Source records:
──────────────────────────────
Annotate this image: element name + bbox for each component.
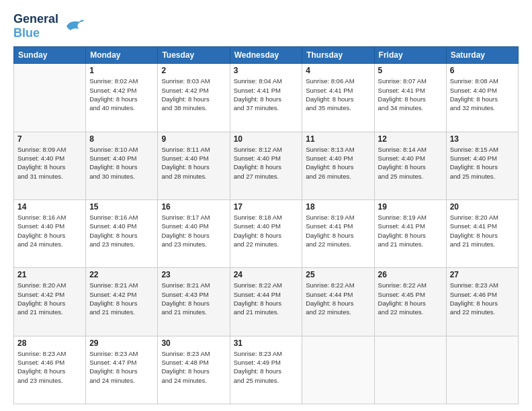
calendar-cell: 8Sunrise: 8:10 AM Sunset: 4:40 PM Daylig… <box>86 132 158 199</box>
day-number: 9 <box>161 134 226 144</box>
day-number: 24 <box>234 270 299 279</box>
day-info: Sunrise: 8:15 AM Sunset: 4:40 PM Dayligh… <box>450 145 515 181</box>
calendar-cell: 5Sunrise: 8:07 AM Sunset: 4:41 PM Daylig… <box>374 64 446 132</box>
calendar-cell <box>374 336 446 404</box>
day-info: Sunrise: 8:23 AM Sunset: 4:46 PM Dayligh… <box>17 349 82 385</box>
calendar-cell: 18Sunrise: 8:19 AM Sunset: 4:41 PM Dayli… <box>302 200 374 268</box>
weekday-sunday: Sunday <box>14 47 86 64</box>
day-info: Sunrise: 8:16 AM Sunset: 4:40 PM Dayligh… <box>89 213 154 248</box>
week-row-3: 14Sunrise: 8:16 AM Sunset: 4:40 PM Dayli… <box>14 200 519 268</box>
calendar-cell: 23Sunrise: 8:21 AM Sunset: 4:43 PM Dayli… <box>158 268 230 336</box>
calendar-cell: 20Sunrise: 8:20 AM Sunset: 4:41 PM Dayli… <box>446 200 518 268</box>
week-row-5: 28Sunrise: 8:23 AM Sunset: 4:46 PM Dayli… <box>14 336 519 404</box>
weekday-header-row: SundayMondayTuesdayWednesdayThursdayFrid… <box>14 47 519 64</box>
day-info: Sunrise: 8:12 AM Sunset: 4:40 PM Dayligh… <box>234 145 299 181</box>
calendar-body: 1Sunrise: 8:02 AM Sunset: 4:42 PM Daylig… <box>14 64 519 404</box>
week-row-4: 21Sunrise: 8:20 AM Sunset: 4:42 PM Dayli… <box>14 268 519 336</box>
day-info: Sunrise: 8:19 AM Sunset: 4:41 PM Dayligh… <box>378 213 443 248</box>
calendar-cell: 19Sunrise: 8:19 AM Sunset: 4:41 PM Dayli… <box>374 200 446 268</box>
weekday-thursday: Thursday <box>302 47 374 64</box>
calendar-header: SundayMondayTuesdayWednesdayThursdayFrid… <box>14 47 519 64</box>
day-info: Sunrise: 8:13 AM Sunset: 4:40 PM Dayligh… <box>306 145 370 181</box>
calendar-cell: 26Sunrise: 8:22 AM Sunset: 4:45 PM Dayli… <box>374 268 446 336</box>
calendar-cell <box>446 336 518 404</box>
day-number: 21 <box>17 270 82 279</box>
logo: GeneralBlue <box>13 12 85 40</box>
day-info: Sunrise: 8:23 AM Sunset: 4:48 PM Dayligh… <box>161 349 226 385</box>
day-number: 10 <box>234 134 299 144</box>
calendar-cell: 6Sunrise: 8:08 AM Sunset: 4:40 PM Daylig… <box>446 64 518 132</box>
calendar-cell: 2Sunrise: 8:03 AM Sunset: 4:42 PM Daylig… <box>158 64 230 132</box>
calendar-cell: 13Sunrise: 8:15 AM Sunset: 4:40 PM Dayli… <box>446 132 518 199</box>
day-number: 18 <box>306 202 370 212</box>
day-number: 12 <box>378 134 443 144</box>
day-info: Sunrise: 8:08 AM Sunset: 4:40 PM Dayligh… <box>450 77 515 112</box>
day-info: Sunrise: 8:23 AM Sunset: 4:46 PM Dayligh… <box>450 281 515 316</box>
day-info: Sunrise: 8:21 AM Sunset: 4:42 PM Dayligh… <box>89 281 154 316</box>
day-info: Sunrise: 8:14 AM Sunset: 4:40 PM Dayligh… <box>378 145 443 181</box>
day-number: 30 <box>161 338 226 348</box>
calendar-cell: 16Sunrise: 8:17 AM Sunset: 4:40 PM Dayli… <box>158 200 230 268</box>
calendar-cell: 17Sunrise: 8:18 AM Sunset: 4:40 PM Dayli… <box>230 200 302 268</box>
day-info: Sunrise: 8:17 AM Sunset: 4:40 PM Dayligh… <box>161 213 226 248</box>
day-number: 6 <box>450 66 515 75</box>
day-info: Sunrise: 8:22 AM Sunset: 4:44 PM Dayligh… <box>306 281 370 316</box>
calendar-cell <box>14 64 86 132</box>
header: GeneralBlue <box>13 12 519 40</box>
day-number: 26 <box>378 270 443 279</box>
day-number: 25 <box>306 270 370 279</box>
day-number: 23 <box>161 270 226 279</box>
calendar-cell: 28Sunrise: 8:23 AM Sunset: 4:46 PM Dayli… <box>14 336 86 404</box>
day-number: 31 <box>234 338 299 348</box>
calendar-cell: 15Sunrise: 8:16 AM Sunset: 4:40 PM Dayli… <box>86 200 158 268</box>
day-info: Sunrise: 8:20 AM Sunset: 4:41 PM Dayligh… <box>450 213 515 248</box>
day-number: 8 <box>89 134 154 144</box>
calendar-cell: 10Sunrise: 8:12 AM Sunset: 4:40 PM Dayli… <box>230 132 302 199</box>
day-info: Sunrise: 8:21 AM Sunset: 4:43 PM Dayligh… <box>161 281 226 316</box>
day-info: Sunrise: 8:23 AM Sunset: 4:49 PM Dayligh… <box>234 349 299 385</box>
calendar-cell: 24Sunrise: 8:22 AM Sunset: 4:44 PM Dayli… <box>230 268 302 336</box>
weekday-monday: Monday <box>86 47 158 64</box>
weekday-saturday: Saturday <box>446 47 518 64</box>
calendar-cell: 29Sunrise: 8:23 AM Sunset: 4:47 PM Dayli… <box>86 336 158 404</box>
day-info: Sunrise: 8:22 AM Sunset: 4:45 PM Dayligh… <box>378 281 443 316</box>
day-info: Sunrise: 8:03 AM Sunset: 4:42 PM Dayligh… <box>161 77 226 112</box>
calendar-cell: 21Sunrise: 8:20 AM Sunset: 4:42 PM Dayli… <box>14 268 86 336</box>
day-info: Sunrise: 8:07 AM Sunset: 4:41 PM Dayligh… <box>378 77 443 112</box>
calendar-cell: 30Sunrise: 8:23 AM Sunset: 4:48 PM Dayli… <box>158 336 230 404</box>
calendar-cell: 25Sunrise: 8:22 AM Sunset: 4:44 PM Dayli… <box>302 268 374 336</box>
day-number: 1 <box>89 66 154 75</box>
day-info: Sunrise: 8:09 AM Sunset: 4:40 PM Dayligh… <box>17 145 82 181</box>
day-info: Sunrise: 8:11 AM Sunset: 4:40 PM Dayligh… <box>161 145 226 181</box>
logo-text: GeneralBlue <box>13 12 58 40</box>
day-number: 14 <box>17 202 82 212</box>
weekday-tuesday: Tuesday <box>158 47 230 64</box>
calendar: SundayMondayTuesdayWednesdayThursdayFrid… <box>13 46 519 404</box>
day-number: 17 <box>234 202 299 212</box>
day-number: 3 <box>234 66 299 75</box>
day-info: Sunrise: 8:18 AM Sunset: 4:40 PM Dayligh… <box>234 213 299 248</box>
day-number: 13 <box>450 134 515 144</box>
day-info: Sunrise: 8:02 AM Sunset: 4:42 PM Dayligh… <box>89 77 154 112</box>
day-info: Sunrise: 8:16 AM Sunset: 4:40 PM Dayligh… <box>17 213 82 248</box>
day-number: 27 <box>450 270 515 279</box>
day-number: 2 <box>161 66 226 75</box>
calendar-cell: 31Sunrise: 8:23 AM Sunset: 4:49 PM Dayli… <box>230 336 302 404</box>
calendar-cell: 22Sunrise: 8:21 AM Sunset: 4:42 PM Dayli… <box>86 268 158 336</box>
week-row-1: 1Sunrise: 8:02 AM Sunset: 4:42 PM Daylig… <box>14 64 519 132</box>
day-number: 29 <box>89 338 154 348</box>
week-row-2: 7Sunrise: 8:09 AM Sunset: 4:40 PM Daylig… <box>14 132 519 199</box>
calendar-cell: 1Sunrise: 8:02 AM Sunset: 4:42 PM Daylig… <box>86 64 158 132</box>
calendar-cell: 7Sunrise: 8:09 AM Sunset: 4:40 PM Daylig… <box>14 132 86 199</box>
calendar-cell: 14Sunrise: 8:16 AM Sunset: 4:40 PM Dayli… <box>14 200 86 268</box>
calendar-cell: 9Sunrise: 8:11 AM Sunset: 4:40 PM Daylig… <box>158 132 230 199</box>
day-info: Sunrise: 8:23 AM Sunset: 4:47 PM Dayligh… <box>89 349 154 385</box>
logo-bird-icon <box>61 17 85 36</box>
day-number: 7 <box>17 134 82 144</box>
day-number: 20 <box>450 202 515 212</box>
day-info: Sunrise: 8:06 AM Sunset: 4:41 PM Dayligh… <box>306 77 370 112</box>
day-number: 15 <box>89 202 154 212</box>
calendar-cell: 3Sunrise: 8:04 AM Sunset: 4:41 PM Daylig… <box>230 64 302 132</box>
day-info: Sunrise: 8:04 AM Sunset: 4:41 PM Dayligh… <box>234 77 299 112</box>
calendar-cell: 4Sunrise: 8:06 AM Sunset: 4:41 PM Daylig… <box>302 64 374 132</box>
──────────────────────────────
▸ **Exercise**
Find how many lines in the entries above have the string "weekday" and report only that number.

▸ **Completed task**
6